Data entries

==*==

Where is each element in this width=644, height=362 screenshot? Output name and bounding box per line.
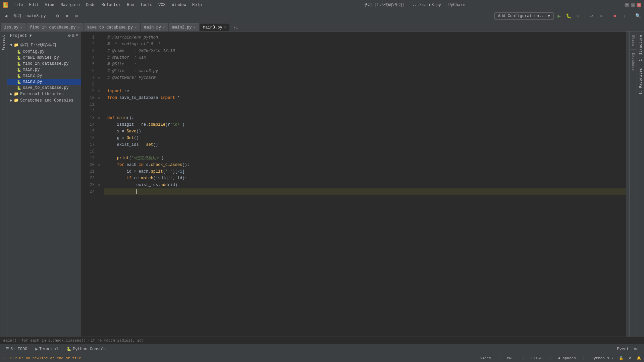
line-num-20: 20 — [81, 162, 95, 168]
tree-item-main3[interactable]: 🐍 main3.py — [7, 79, 81, 85]
tab-main-py-close[interactable]: ✕ — [163, 25, 165, 29]
tab-main3-py-close[interactable]: ✕ — [224, 25, 226, 29]
tree-config-label: config.py — [23, 49, 45, 54]
project-panel-button[interactable]: Project — [1, 33, 6, 52]
python-console-tab[interactable]: 🐍 Python Console — [64, 346, 109, 353]
run-button[interactable]: ▶ — [555, 12, 563, 20]
tab-ies-py-close[interactable]: ✕ — [20, 25, 22, 29]
tree-item-config[interactable]: 🐍 config.py — [7, 49, 81, 55]
gutter-fold-10[interactable]: ⊖ — [98, 95, 104, 101]
editor-area[interactable]: 1 2 3 4 5 6 7 8 9 10 11 12 13 14 15 16 1… — [81, 32, 629, 337]
line-num-18: 18 — [81, 148, 95, 155]
add-configuration-button[interactable]: Add Configuration... ▼ — [494, 12, 554, 20]
tab-find-in-database[interactable]: find_in_database.py ✕ — [26, 23, 83, 31]
status-encoding: UTF-8 — [531, 356, 542, 360]
stop-button[interactable]: ■ — [611, 12, 619, 20]
menu-window[interactable]: Window — [169, 2, 189, 8]
close-button[interactable]: ✕ — [637, 3, 641, 7]
tree-item-main[interactable]: 🐍 main.py — [7, 67, 81, 73]
tree-gear-icon[interactable]: ≡ — [76, 33, 78, 38]
redo-button[interactable]: ↪ — [597, 12, 605, 20]
tree-item-main2[interactable]: 🐍 main2.py — [7, 73, 81, 79]
tree-py-icon-main2: 🐍 — [17, 74, 21, 78]
breadcrumb-file[interactable]: main3.py — [26, 14, 46, 18]
debug-button[interactable]: 🐛 — [565, 12, 573, 20]
sync-button[interactable]: ⇄ — [63, 12, 71, 20]
gutter-fold-9[interactable]: ⊖ — [98, 88, 104, 95]
fn-print: print — [117, 155, 129, 162]
terminal-label: Terminal — [39, 347, 59, 352]
status-notifications-icon[interactable]: 🔔 — [637, 356, 641, 360]
database-panel-button[interactable]: Database — [631, 51, 636, 73]
maximize-button[interactable]: □ — [631, 3, 635, 7]
tree-settings-icon[interactable]: ⚙ — [68, 33, 70, 38]
code-editor[interactable]: #!/usr/bin/env python # -*- coding: utf-… — [104, 32, 626, 337]
menu-bar[interactable]: File Edit View Navigate Code Refactor Ru… — [11, 2, 205, 8]
tree-item-save[interactable]: 🐍 save_to_database.py — [7, 85, 81, 91]
structure-panel-button[interactable]: 2: Structure — [638, 33, 643, 63]
gutter-14 — [98, 121, 104, 128]
line-num-5: 5 — [81, 61, 95, 68]
gutter-fold-13[interactable]: ⊖ — [98, 115, 104, 121]
tree-item-scratches[interactable]: ▶ 📁 Scratches and Consoles — [7, 97, 81, 104]
tab-save-to-database-close[interactable]: ✕ — [135, 25, 137, 29]
status-line-sep: CRLF — [507, 356, 516, 360]
code-line-24[interactable] — [104, 188, 626, 195]
tab-save-to-database[interactable]: save_to_database.py ✕ — [84, 23, 140, 31]
back-button[interactable]: ◀ — [2, 12, 10, 20]
menu-view[interactable]: View — [42, 2, 57, 8]
tab-main3-py[interactable]: main3.py ✕ — [200, 23, 229, 31]
bc-sep1: › — [18, 339, 20, 343]
breadcrumb-root[interactable]: 学习 — [13, 13, 21, 19]
window-controls[interactable]: ─ □ ✕ — [625, 3, 641, 7]
sview-panel-button[interactable]: SView — [631, 33, 636, 48]
vertical-scrollbar[interactable] — [626, 32, 629, 337]
gutter-fold-23[interactable]: ⊖ — [98, 182, 104, 188]
code-line-6: # @File : main3.py — [104, 68, 626, 74]
status-settings-icon[interactable]: ⚙ — [629, 356, 631, 360]
menu-refactor[interactable]: Refactor — [99, 2, 124, 8]
search-everywhere-button[interactable]: 🔍 — [634, 12, 642, 20]
gutter-fold-20[interactable]: ⊖ — [98, 162, 104, 168]
undo-button[interactable]: ↩ — [588, 12, 596, 20]
favorites-panel-button[interactable]: 3: Favorites — [638, 66, 643, 97]
tree-py-icon-save: 🐍 — [17, 86, 21, 90]
tree-item-crawl[interactable]: 🐍 crawl_movies.py — [7, 55, 81, 61]
event-log-btn[interactable]: Event Log — [614, 346, 641, 353]
tree-save-label: save_to_database.py — [23, 85, 69, 90]
todo-tab[interactable]: ☰ 6: TODO — [3, 346, 30, 353]
tab-ies-py[interactable]: ies.py ✕ — [1, 23, 26, 31]
tab-main-py[interactable]: main.py ✕ — [141, 23, 168, 31]
minimize-button[interactable]: ─ — [625, 3, 629, 7]
gutter-15 — [98, 128, 104, 135]
menu-tools[interactable]: Tools — [138, 2, 155, 8]
menu-file[interactable]: File — [11, 2, 26, 8]
code-14a: (r — [165, 121, 170, 128]
menu-help[interactable]: Help — [190, 2, 205, 8]
menu-code[interactable]: Code — [83, 2, 98, 8]
code-line-12 — [104, 108, 626, 115]
menu-vcs[interactable]: VCS — [156, 2, 168, 8]
tab-main2-py[interactable]: main2.py ✕ — [169, 23, 199, 31]
gutter-fold-7[interactable]: ⊖ — [98, 74, 104, 81]
menu-navigate[interactable]: Navigate — [58, 2, 83, 8]
settings-button[interactable]: ⚙ — [54, 12, 62, 20]
event-log-tab[interactable]: Event Log — [614, 346, 641, 353]
tree-item-root[interactable]: ▼ 📁 学习 F:\代码\学习 — [7, 42, 81, 49]
menu-run[interactable]: Run — [124, 2, 137, 8]
tree-item-find[interactable]: 🐍 find_in_database.py — [7, 61, 81, 67]
code-container: 1 2 3 4 5 6 7 8 9 10 11 12 13 14 15 16 1… — [81, 32, 629, 337]
line-num-19: 19 — [81, 155, 95, 162]
expand-button[interactable]: ⊞ — [72, 12, 80, 20]
tree-item-external[interactable]: ▶ 📁 External Libraries — [7, 91, 81, 97]
terminal-tab[interactable]: ▶ Terminal — [33, 346, 61, 353]
tab-main2-py-close[interactable]: ✕ — [193, 25, 196, 29]
tab-find-in-database-close[interactable]: ✕ — [77, 25, 80, 29]
vcs-update-button[interactable]: ↓ — [620, 12, 628, 20]
tree-expand-icon[interactable]: ⊞ — [72, 33, 74, 38]
tab-overflow-count[interactable]: +1 — [231, 24, 240, 31]
menu-edit[interactable]: Edit — [26, 2, 42, 8]
run-coverage-button[interactable]: ⚙ — [574, 12, 582, 20]
gutter: ⊖ ⊖ ⊖ ⊖ ⊖ ⊖ — [98, 32, 104, 337]
window-title: 学习 [F:\代码\学习] - ...\main3.py - PyCharm — [207, 2, 622, 8]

==*==

What you are asked to do => If a line in the entries holds the string "find", copy it.

Exercise output =>
tab-find-in-database[interactable]: find_in_database.py ✕ — [26, 23, 83, 31]
tree-item-find[interactable]: 🐍 find_in_database.py — [7, 61, 81, 67]
tab-find-in-database-close[interactable]: ✕ — [77, 25, 80, 29]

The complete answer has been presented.